The OIG’s Increasing Interest in Exclusion Enforcement

Exclusion Screening, LLC

Exclusion Screening, LLC, a company Robert Liles and I recently started, supplies exclusion screening services to health care providers.  As part of the business, we naturally keep track of all things pertaining to exclusion enforcement including all of the enforcement actions reported by the OIG or DOJ.

The exclusion enforcement cases reported in the 1st quarter of 2015 seemed, at first glance, to be unremarkable showing only small increases in the number of cases reported, and the CMPs imposed, and seeming to maintain the slow, steady rise of the previous years. Close examination of the cases, however, suggests strongly that the OIG is picking up the pace of exclusion enforcement, and that it may even be headed toward a national exclusion enforcement project.

Exclusion Enforce Prior to Publication of the Updated Special Advisory 

Prior to May, 2013, the time at which the OIG published its Updated Special Advisory Bulletin on the Effect of Exclusion from Participation in Federal Health Care Programs (Updated Special Advisory), OIG’s involvement in exclusion enforcement principally took the form of processing self disclosures. In 2013, for instance, 82% of all exclusion cases reported on the OIG website were self disclosure cases, and the percentages in 2010 and 2011 were similar at 80% and 85% respectively.   In other words, only about 1 in 5 exclusion violation cases were investigated on front end by the OIG during this period.

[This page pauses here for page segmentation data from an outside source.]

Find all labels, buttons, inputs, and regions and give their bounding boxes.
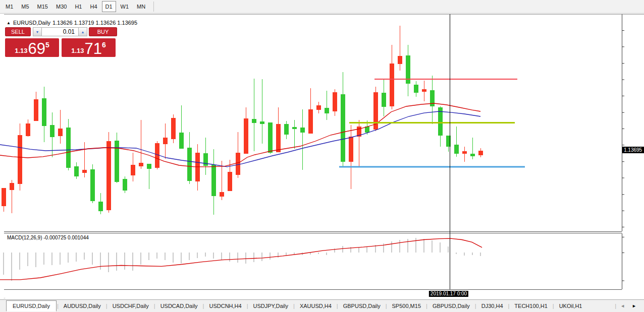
bull-candle	[98, 202, 103, 211]
macd-histogram-bar	[270, 253, 271, 260]
macd-histogram-bar	[261, 253, 262, 261]
macd-histogram-bar	[11, 253, 12, 281]
bull-candle	[115, 141, 119, 182]
bull-candle	[74, 166, 79, 176]
bull-candle	[66, 128, 71, 168]
sell-button[interactable]: SELL	[5, 27, 31, 36]
macd-histogram-bar	[221, 253, 222, 260]
buy-price-pip: 6	[102, 41, 106, 49]
chevron-down-icon: ▼	[36, 30, 39, 34]
macd-histogram-bar	[205, 253, 206, 257]
macd-histogram-bar	[342, 246, 343, 253]
collapse-icon[interactable]: ▲	[7, 21, 11, 25]
macd-histogram-bar	[76, 253, 77, 262]
trading-platform-window: M1M5M15M30H1H4D1W1MN ▲EURUSD,Daily1.1362…	[0, 0, 644, 312]
macd-histogram-bar	[245, 253, 246, 264]
lot-decrease-button[interactable]: ▼	[33, 27, 42, 36]
bear-candle	[106, 141, 111, 210]
bear-candle	[2, 188, 6, 206]
macd-histogram-bar	[148, 253, 149, 260]
sell-price-pip: 5	[45, 41, 49, 49]
macd-histogram-bar	[237, 253, 238, 263]
one-click-trade-panel: SELL ▼ 0.01 ▲ BUY 1.13 69 5 1.13 71 6	[5, 27, 117, 57]
bull-candle	[341, 94, 345, 162]
macd-histogram-bar	[108, 253, 109, 272]
macd-histogram-bar	[132, 253, 133, 271]
macd-histogram-bar	[358, 247, 359, 253]
sell-price-prefix: 1.13	[15, 47, 27, 54]
vline-date-label: 2019.01.17 0:00	[429, 291, 468, 297]
bear-candle	[171, 118, 176, 139]
buy-price-display[interactable]: 1.13 71 6	[62, 38, 116, 57]
macd-histogram-bar	[140, 253, 141, 265]
macd-histogram-bar	[124, 253, 125, 270]
chevron-up-icon: ▲	[81, 30, 85, 34]
bear-candle	[349, 137, 353, 162]
macd-histogram-bar	[391, 241, 392, 253]
bull-candle	[187, 148, 192, 181]
bull-candle	[179, 133, 184, 149]
bull-candle	[300, 128, 305, 133]
macd-histogram-bar	[423, 239, 424, 253]
buy-price-prefix: 1.13	[71, 47, 84, 54]
candle-wick	[60, 110, 61, 144]
macd-histogram-bar	[326, 253, 327, 255]
macd-histogram-bar	[407, 239, 408, 253]
macd-histogram-bar	[399, 240, 400, 253]
bear-candle	[18, 135, 22, 184]
macd-histogram-bar	[310, 253, 311, 255]
macd-histogram-bar	[415, 238, 416, 253]
bear-candle	[131, 165, 135, 175]
chart-title: ▲EURUSD,Daily1.13626 1.13719 1.13626 1.1…	[7, 20, 139, 26]
macd-histogram-bar	[43, 253, 44, 265]
macd-histogram-bar	[156, 253, 157, 259]
lot-increase-button[interactable]: ▲	[78, 27, 87, 36]
bear-candle	[228, 172, 232, 191]
bull-candle	[211, 165, 216, 196]
bear-candle	[26, 123, 30, 136]
lot-stepper: ▼ 0.01 ▲	[33, 27, 87, 36]
sell-price-main: 69	[28, 41, 45, 56]
bear-candle	[163, 138, 168, 144]
bear-candle	[58, 129, 63, 136]
macd-histogram-bar	[92, 253, 93, 265]
candle-wick	[327, 91, 327, 120]
current-price-label: 1.13695	[622, 147, 644, 153]
bull-candle	[382, 93, 386, 107]
candle-wick	[254, 79, 254, 151]
lot-size-field[interactable]: 0.01	[42, 27, 78, 36]
macd-histogram-bar	[229, 253, 230, 262]
macd-histogram-bar	[51, 253, 52, 265]
macd-histogram-bar	[432, 240, 433, 253]
candle-wick	[141, 120, 141, 169]
bull-candle	[284, 124, 289, 135]
macd-histogram-bar	[480, 253, 481, 256]
bear-candle	[308, 109, 313, 134]
bull-candle	[252, 119, 256, 123]
macd-histogram-bar	[318, 253, 319, 254]
macd-histogram-bar	[197, 253, 198, 258]
bear-candle	[316, 105, 321, 110]
macd-histogram-bar	[440, 242, 441, 253]
bull-candle	[42, 98, 46, 126]
bull-candle	[414, 85, 418, 93]
macd-histogram-bar	[253, 253, 254, 262]
bear-candle	[422, 89, 426, 92]
bull-candle	[50, 125, 55, 137]
sell-price-display[interactable]: 1.13 69 5	[5, 38, 59, 57]
bull-candle	[325, 108, 329, 113]
macd-histogram-bar	[35, 253, 36, 267]
macd-histogram-bar	[84, 253, 85, 260]
bear-candle	[462, 151, 467, 154]
bear-candle	[478, 151, 483, 155]
macd-indicator-label: MACD(12,26,9) -0.000725 0.001044	[7, 235, 89, 240]
macd-histogram-bar	[100, 253, 101, 270]
bear-candle	[236, 153, 240, 175]
candle-wick	[464, 147, 465, 162]
buy-button[interactable]: BUY	[89, 27, 117, 36]
macd-histogram-bar	[464, 253, 465, 256]
macd-histogram-bar	[173, 253, 174, 263]
macd-histogram-bar	[60, 253, 61, 265]
bull-candle	[470, 154, 475, 156]
candle-wick	[262, 79, 262, 144]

OIG’s Changes Approach to Exclusion Enforcement

OIG’s publication of its Updated Special Advisory seemingly marked a change in more than policy.  In the second half of 2013, for instance, the OIG’s direct involvement in case origination and case investigations started to show signs that it was increasing, and in 2014 approximately 1/3 of the reported cases were initiated by the Agency. The first quarter of this year continues this trend, and even though the sample size is relatively small, the OIG direct investigational involvement in reported cases was 45% for the period.

Exclusion “Data Analysis Project”

Last October, the OIG press release announcing a large exclusion violation settlement gave special credit to a “Data Analysis Project” conducted by its Office of Audit Services in support of the investigation.  Such a project suggests a more proactive approach to exclusion enforcement.

This “suggestion” has gained some traction with the recent announcement of another exclusion violation settlement supported by the so-called “Data Analysis Project.”  This time, however, the Office of Evaluations and Inspections (a sister investigative agency within HHS/OIG) was given credit for the work instead of the Office of Audit Services. Whether or not these “Projects” are connected or a part of some larger initiative can’t be known at this point, but they clearly demonstrate broad based agency of exclusion screening enforcement.

Conclusions?

The number of cases are not nearly large enough to be statistically significant and no formal announcements have been made, but the OIG certainly seems poised to aggressively address Exclusion Screening violations with its increasing participation in exclusion investigations, “data analysis projects” and broad based agency support.  In such an environment, compliance with exclusion screening requirements is more critical than ever!